◆ **TASK TO COMPLETE**: Examine the records and identify each line that includes the string "apie". Copy those lines.

◆ **MATERIAL FOR THIS TASK**:

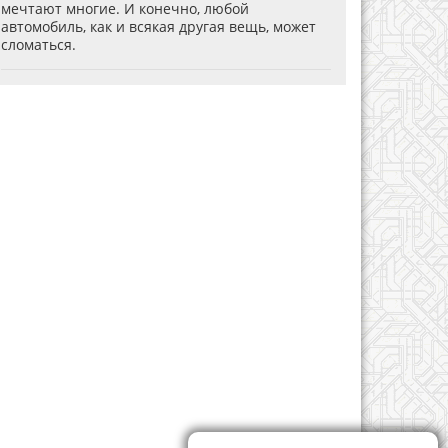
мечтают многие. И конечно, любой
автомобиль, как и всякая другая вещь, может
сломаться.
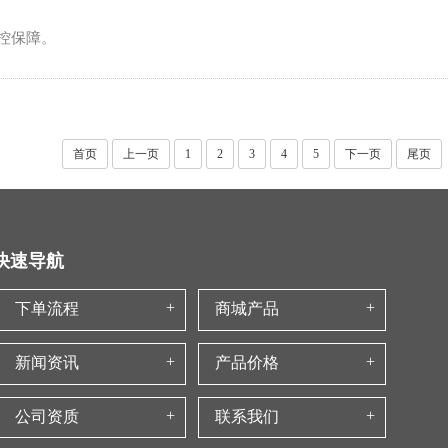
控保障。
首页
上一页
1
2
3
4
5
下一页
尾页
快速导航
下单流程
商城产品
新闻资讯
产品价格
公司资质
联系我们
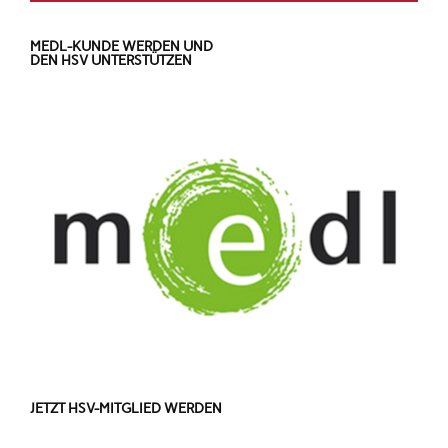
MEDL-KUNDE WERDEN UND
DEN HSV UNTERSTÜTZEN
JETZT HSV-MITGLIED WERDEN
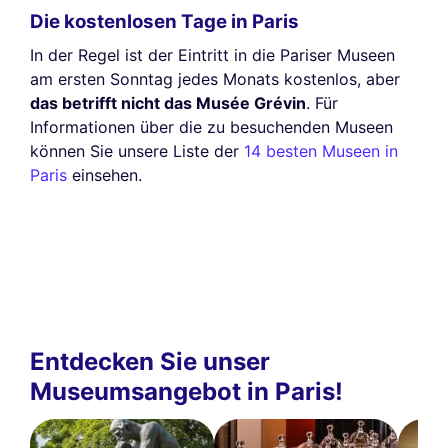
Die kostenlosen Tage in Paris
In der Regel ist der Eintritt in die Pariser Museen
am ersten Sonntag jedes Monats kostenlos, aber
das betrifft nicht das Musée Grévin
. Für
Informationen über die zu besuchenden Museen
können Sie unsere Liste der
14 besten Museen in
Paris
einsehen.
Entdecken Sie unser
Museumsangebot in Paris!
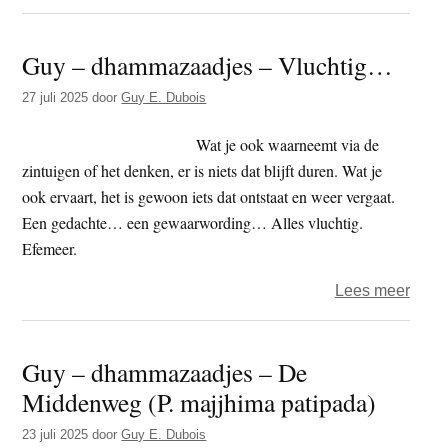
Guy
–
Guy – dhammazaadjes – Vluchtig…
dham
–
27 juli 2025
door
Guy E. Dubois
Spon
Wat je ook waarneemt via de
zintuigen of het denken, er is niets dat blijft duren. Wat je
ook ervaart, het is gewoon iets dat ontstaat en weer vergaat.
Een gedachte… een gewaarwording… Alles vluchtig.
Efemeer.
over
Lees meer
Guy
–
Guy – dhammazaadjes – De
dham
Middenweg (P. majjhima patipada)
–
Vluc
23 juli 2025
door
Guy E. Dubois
* * *
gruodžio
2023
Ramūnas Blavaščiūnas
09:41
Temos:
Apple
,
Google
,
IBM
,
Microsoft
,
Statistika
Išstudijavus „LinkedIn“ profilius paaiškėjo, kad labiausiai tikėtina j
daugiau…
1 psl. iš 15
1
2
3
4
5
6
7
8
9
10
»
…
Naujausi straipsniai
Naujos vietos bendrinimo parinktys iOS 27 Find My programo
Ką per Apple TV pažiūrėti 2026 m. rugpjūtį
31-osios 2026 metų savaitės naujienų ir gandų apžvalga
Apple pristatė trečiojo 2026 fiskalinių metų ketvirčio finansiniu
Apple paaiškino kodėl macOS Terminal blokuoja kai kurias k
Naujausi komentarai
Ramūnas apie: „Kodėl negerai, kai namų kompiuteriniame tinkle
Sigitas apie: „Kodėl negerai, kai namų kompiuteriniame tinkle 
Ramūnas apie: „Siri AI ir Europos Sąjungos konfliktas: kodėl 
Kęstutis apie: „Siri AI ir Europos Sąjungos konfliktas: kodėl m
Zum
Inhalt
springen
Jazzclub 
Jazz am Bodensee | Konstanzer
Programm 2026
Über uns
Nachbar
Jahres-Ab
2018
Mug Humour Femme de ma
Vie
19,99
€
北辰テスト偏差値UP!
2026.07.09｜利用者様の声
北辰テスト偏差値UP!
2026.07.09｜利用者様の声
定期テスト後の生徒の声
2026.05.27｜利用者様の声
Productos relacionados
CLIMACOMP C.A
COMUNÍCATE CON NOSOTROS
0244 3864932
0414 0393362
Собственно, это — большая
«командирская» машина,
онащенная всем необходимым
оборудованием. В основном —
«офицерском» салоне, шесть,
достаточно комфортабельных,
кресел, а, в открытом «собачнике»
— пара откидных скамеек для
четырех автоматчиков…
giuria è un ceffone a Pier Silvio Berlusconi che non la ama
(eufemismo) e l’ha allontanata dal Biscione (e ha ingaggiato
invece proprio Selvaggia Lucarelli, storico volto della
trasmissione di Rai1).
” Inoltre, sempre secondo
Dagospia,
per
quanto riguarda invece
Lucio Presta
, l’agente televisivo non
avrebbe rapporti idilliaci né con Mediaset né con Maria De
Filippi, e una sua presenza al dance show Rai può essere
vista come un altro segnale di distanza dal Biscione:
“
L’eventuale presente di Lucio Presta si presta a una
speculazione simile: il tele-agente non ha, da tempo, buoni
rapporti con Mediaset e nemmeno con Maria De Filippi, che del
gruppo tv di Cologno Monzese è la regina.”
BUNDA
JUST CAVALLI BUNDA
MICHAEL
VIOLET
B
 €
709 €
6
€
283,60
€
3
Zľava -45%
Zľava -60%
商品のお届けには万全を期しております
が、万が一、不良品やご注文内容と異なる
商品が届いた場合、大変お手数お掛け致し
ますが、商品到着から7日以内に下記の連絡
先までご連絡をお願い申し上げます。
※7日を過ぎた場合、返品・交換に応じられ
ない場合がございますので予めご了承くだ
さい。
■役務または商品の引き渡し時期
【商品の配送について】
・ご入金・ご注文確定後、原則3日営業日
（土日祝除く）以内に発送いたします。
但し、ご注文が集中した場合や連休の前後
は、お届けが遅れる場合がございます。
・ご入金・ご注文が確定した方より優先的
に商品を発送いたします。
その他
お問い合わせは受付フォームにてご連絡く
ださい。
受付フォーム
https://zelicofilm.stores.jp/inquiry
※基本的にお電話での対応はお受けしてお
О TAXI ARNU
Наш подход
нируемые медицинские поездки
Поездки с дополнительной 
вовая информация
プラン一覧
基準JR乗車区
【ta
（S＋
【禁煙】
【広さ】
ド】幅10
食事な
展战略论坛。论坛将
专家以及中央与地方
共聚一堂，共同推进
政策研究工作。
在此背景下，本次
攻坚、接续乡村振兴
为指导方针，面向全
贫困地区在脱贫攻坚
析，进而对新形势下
* * *
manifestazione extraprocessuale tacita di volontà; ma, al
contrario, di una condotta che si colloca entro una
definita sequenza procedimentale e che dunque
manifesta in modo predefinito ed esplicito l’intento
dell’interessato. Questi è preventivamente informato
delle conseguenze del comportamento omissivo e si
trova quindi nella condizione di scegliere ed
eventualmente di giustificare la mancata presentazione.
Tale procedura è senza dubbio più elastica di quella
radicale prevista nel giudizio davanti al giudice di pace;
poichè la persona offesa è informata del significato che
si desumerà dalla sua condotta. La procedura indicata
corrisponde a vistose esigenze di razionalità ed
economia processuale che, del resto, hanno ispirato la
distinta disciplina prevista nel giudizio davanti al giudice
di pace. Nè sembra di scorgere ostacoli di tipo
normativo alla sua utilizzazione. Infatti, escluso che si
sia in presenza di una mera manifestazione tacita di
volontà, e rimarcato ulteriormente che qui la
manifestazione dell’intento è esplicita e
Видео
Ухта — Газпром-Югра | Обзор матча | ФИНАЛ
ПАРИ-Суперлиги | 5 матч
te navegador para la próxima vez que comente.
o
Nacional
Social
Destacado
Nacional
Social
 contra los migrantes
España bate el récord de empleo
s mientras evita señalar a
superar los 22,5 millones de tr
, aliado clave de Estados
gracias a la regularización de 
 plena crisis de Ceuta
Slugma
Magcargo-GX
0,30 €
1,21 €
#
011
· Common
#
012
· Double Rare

◆ **EXPECTED ANSWER**:
Ramūnas apie: „Kodėl negerai, kai namų kompiuteriniame tinkle
Sigitas apie: „Kodėl negerai, kai namų kompiuteriniame tinkle 
Ramūnas apie: „Siri AI ir Europos Sąjungos konfliktas: kodėl 
Kęstutis apie: „Siri AI ir Europos Sąjungos konfliktas: kodėl m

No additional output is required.